There’s nothing like taking a great sounding room, putting a great sounding (and well-tuned) drum kit inside of it, showering it with perfectly spaced high-quality microphones running into expensive preamps, and finding a great drummer to beat the hell out of the skins. But for many of us, that’s just not feasible.

Fortunately, through the power of MIDI, more powerful computers (with bigger hard drives and more RAM), and some very dedicated designers and audio engineers, it’s possible to produce professional drum sounds without even buying a set of drum sticks. Drum samples are not necessarily new, but the availability of complex collections of them and cleverly designed software to trigger them is a newer luxury.

Another great advantage of this kind of software is that it expands your mixing capabilities substantially. With a real recorded kit and no samples at your disposal, if something doesn’t sound right and retracking is not possible, your only option is processing the tracks recorded by each microphone. Sometimes the result you tried to obtain from the processing ends up inflicting undesirable side-effects to the sound. However, using samples greatly expands your tonal options, especially if you think outside the box.

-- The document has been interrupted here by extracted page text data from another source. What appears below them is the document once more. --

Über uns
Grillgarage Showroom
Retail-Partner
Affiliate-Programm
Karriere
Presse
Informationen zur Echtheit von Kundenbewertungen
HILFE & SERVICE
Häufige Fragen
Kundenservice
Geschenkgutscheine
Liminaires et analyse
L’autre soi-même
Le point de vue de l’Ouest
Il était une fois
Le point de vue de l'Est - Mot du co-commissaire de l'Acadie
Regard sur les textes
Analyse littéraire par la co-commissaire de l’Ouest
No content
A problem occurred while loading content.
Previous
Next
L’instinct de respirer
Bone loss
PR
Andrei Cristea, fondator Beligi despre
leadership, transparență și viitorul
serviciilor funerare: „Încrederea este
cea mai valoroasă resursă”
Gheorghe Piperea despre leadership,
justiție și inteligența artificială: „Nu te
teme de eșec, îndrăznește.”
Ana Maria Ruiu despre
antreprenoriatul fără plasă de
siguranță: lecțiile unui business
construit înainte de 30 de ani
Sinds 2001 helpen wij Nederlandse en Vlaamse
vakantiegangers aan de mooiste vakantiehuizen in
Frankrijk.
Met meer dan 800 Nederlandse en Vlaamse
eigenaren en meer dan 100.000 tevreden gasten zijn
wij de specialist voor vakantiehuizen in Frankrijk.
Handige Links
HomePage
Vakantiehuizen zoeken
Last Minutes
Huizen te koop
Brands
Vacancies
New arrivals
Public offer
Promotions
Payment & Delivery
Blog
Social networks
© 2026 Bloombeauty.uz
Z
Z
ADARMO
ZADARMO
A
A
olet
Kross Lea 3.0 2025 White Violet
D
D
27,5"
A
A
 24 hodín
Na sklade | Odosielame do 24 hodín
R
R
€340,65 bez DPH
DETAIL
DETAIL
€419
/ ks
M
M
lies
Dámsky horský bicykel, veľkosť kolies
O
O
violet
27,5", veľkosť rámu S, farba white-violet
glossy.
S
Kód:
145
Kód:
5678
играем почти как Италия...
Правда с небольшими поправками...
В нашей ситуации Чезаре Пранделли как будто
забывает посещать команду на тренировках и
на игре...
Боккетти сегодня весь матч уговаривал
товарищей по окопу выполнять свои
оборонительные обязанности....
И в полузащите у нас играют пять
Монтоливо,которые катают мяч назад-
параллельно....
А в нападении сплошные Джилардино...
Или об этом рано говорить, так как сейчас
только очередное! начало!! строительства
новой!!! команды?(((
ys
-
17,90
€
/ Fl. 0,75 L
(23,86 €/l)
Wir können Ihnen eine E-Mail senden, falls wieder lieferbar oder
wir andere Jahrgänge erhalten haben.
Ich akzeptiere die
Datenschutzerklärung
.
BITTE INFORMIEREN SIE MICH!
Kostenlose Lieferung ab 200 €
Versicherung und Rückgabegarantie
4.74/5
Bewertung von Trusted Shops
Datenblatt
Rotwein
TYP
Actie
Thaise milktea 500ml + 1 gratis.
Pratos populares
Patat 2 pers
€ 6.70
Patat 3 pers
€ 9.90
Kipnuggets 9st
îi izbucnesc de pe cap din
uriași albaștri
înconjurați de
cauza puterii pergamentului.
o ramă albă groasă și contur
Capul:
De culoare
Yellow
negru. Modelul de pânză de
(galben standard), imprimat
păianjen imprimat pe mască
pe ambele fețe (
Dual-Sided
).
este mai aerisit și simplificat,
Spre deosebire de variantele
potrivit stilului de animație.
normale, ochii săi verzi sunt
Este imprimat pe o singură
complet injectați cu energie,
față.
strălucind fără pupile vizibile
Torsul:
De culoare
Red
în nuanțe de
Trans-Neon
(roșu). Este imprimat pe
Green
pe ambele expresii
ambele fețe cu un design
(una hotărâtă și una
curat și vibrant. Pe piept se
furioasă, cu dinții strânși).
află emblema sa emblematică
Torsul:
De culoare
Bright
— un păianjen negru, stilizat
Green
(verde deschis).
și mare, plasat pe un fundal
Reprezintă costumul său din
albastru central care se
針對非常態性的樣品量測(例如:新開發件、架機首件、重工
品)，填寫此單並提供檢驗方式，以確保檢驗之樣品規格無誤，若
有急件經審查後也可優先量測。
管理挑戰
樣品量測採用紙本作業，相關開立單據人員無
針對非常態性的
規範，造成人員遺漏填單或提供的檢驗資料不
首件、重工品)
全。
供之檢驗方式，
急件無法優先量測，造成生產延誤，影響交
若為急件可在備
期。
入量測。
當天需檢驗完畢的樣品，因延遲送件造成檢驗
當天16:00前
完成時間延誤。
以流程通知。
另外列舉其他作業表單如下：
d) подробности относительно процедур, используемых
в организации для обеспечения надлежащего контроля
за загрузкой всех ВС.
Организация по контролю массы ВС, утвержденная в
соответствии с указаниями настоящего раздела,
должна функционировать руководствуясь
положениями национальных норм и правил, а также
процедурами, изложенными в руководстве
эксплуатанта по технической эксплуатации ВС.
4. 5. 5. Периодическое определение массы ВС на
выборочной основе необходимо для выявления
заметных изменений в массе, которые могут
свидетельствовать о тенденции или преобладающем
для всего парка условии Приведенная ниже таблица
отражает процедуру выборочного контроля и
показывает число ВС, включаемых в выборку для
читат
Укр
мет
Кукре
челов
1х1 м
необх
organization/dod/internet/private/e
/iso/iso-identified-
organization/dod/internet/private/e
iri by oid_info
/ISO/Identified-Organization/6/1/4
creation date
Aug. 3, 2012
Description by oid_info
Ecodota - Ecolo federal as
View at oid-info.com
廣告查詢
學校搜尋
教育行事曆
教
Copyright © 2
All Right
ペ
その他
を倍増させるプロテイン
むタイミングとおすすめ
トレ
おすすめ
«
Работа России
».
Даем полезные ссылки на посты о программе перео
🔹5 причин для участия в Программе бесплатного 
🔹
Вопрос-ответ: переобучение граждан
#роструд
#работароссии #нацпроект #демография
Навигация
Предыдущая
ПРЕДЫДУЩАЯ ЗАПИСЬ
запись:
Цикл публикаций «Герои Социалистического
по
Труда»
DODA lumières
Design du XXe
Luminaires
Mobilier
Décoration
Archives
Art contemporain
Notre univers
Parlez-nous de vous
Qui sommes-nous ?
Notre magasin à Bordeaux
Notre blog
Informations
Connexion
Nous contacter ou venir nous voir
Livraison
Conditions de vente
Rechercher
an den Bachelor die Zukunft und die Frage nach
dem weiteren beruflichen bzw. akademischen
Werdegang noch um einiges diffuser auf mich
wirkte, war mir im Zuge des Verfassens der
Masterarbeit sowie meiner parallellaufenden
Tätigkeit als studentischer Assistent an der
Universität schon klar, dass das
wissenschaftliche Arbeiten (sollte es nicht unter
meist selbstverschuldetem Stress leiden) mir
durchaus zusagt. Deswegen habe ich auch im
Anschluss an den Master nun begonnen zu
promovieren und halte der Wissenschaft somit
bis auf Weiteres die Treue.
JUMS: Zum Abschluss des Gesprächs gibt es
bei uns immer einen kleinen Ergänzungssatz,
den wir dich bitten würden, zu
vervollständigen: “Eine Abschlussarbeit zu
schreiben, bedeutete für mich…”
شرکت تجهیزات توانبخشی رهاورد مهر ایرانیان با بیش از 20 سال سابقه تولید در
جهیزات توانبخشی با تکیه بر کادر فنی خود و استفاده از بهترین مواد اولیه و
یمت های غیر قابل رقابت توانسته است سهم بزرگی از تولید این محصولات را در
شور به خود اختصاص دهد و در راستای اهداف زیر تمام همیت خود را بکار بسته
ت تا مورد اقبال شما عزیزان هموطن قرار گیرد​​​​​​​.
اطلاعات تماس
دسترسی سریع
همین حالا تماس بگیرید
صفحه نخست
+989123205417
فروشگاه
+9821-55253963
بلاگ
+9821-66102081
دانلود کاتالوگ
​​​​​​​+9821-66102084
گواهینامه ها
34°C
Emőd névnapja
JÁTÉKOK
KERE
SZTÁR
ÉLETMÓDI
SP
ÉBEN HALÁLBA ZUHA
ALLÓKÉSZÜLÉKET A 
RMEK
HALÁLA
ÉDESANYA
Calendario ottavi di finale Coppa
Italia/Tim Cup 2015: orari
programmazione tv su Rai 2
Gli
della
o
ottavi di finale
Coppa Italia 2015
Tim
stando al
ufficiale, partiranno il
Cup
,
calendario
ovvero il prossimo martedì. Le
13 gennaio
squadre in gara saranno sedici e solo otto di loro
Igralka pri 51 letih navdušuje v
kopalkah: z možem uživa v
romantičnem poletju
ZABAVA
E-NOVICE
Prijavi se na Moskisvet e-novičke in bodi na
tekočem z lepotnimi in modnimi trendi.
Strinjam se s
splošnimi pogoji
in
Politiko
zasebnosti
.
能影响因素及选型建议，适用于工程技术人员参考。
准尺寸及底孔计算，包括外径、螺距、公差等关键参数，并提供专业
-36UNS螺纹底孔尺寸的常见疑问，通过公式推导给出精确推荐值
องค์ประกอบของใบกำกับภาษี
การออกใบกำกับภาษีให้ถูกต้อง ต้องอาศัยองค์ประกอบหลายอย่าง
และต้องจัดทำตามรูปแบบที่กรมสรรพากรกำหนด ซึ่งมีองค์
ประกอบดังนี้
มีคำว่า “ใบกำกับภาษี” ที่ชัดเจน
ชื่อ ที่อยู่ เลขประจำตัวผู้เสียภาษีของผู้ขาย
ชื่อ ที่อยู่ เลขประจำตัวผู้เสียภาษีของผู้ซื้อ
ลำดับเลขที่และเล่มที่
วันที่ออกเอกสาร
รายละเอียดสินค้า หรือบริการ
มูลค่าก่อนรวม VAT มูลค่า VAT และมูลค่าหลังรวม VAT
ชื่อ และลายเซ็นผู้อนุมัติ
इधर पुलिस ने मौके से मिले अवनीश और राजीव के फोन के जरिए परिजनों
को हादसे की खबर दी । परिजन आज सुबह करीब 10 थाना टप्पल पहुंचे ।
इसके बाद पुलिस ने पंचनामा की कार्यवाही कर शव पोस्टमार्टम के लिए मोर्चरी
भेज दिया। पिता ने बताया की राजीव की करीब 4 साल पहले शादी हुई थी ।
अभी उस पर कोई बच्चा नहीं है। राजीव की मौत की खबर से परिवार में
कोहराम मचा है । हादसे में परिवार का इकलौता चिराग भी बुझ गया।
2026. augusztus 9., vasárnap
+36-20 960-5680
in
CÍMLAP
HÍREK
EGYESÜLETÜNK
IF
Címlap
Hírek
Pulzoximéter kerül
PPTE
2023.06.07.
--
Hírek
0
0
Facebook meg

Does the snare sound flat and dull, but compression and EQ techniques are making it sound different rather than better? If your drums were created with purely samples, you can more effectively shape the sound how you want it, since you can achieve perfect isolation and completely circumvent bleed from other drums on your snare track. Additionally, you can also take another snare sample and blend it together with your first snare sample (this is possible with traditionally recorded drum tracks, but is trickier and sometimes doesn’t yield satisfactory results).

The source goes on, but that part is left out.